Rachel stood like a stone, without a word. Her one consuming anxiety was to see him gone, to be done with him.
He rose slowly—with difficulty. And the cough seized him again. Rachel in a fevered exasperation watched him clinging to the table for support. Would he die—or faint—then and there—and be found by Janet, who must now be on her way home? She pressed brandy on him again. But he pushed it away. "Let me be!" She could only wait.
When he could speak and move again, he put the cheque away in his pocket, and buttoned his coat over it.
"Well, good-night." Then straightening himself, he fixed her with a pair of burning eyes. "Good-night. Anita will be kind to me—when I die—Anita will be a woman to me. You were never kind—you never thought of any one but yourself. Good-bye. Good luck!"
And walking uncertainly to the door, he opened it and was gone.
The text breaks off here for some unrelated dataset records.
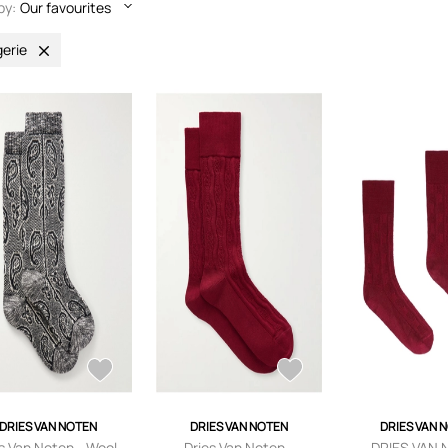
by:
Our favourites
gerie
DRIES VAN NOTEN
DRIES VAN NOTEN
DRIES VAN 
s Van Noten - Wool-
Dries Van Noten -
DRIES VAN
She heard his slow steps in the farmyard, and the opening of the wicket gate. Then all sounds died away.
For a few minutes she crouched sobbing over the fire, weeping for sheer nervous exhaustion. Then the dread seized her of being caught in such a state by Janet, and she went upstairs, locked her door, and threw herself on her bed. The bruise of an intolerable humiliation seemed to spread through soul and body. She knew that for the first time she had confessed her wretched secret which she had thought so wholly her own—and confessed it—horrible and degrading thought!—to Roger Delane. Not in words indeed—but in act. No innocent woman would have paid the blackmail. The dark room in which she lay seemed to be haunted by Delane's exultant eyes.
And the silence was haunted too by his last words. There arose in her a reluctant and torturing pity for the wretched man who had been her husband; a pity, which passed on into a storm of moral anguish. Her whole past life looked incredibly black to her as she lay there in the dark—stained with unkindness, and selfishness, and sin.
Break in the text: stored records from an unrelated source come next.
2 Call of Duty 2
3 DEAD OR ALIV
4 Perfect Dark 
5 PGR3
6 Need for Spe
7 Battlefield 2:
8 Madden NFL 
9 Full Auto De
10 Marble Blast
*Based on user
Which saw her the more truly?—Roger, or Ellesborough?—the man who hated and cursed her, or the man who adored her?
She was struggling, manoeuvring, fighting, to keep the truth from George Ellesborough. It was quite uncertain whether she would succeed. Roger's word was a poor safeguard! But if she did, the truth itself would only the more certainly pursue and beat her down.
And again, the utter yearning for confession and an unburdened soul came upon her intolerably. The religious psychologist describes such a crisis as "conversion," or "conviction of sin," or the "working of grace." And he knows from long experience that it is the result in the human soul not so much of a sense of evil, as of a vision of good. Goodness had been brought near to Rachel in the personality—the tender self-forgetting trust—of George Ellesborough. It was goodness, not fear—goodness, unconscious of any threatened wrong—that had pierced her heart. Then a thought came to her. Janet!—Janet whose pure and loving life beside her made yet another element in the spiritual forces that were pressing upon her.
She sprang to her feet. She would tell Janet everything—put her poor secret—her all—in Janet's hands.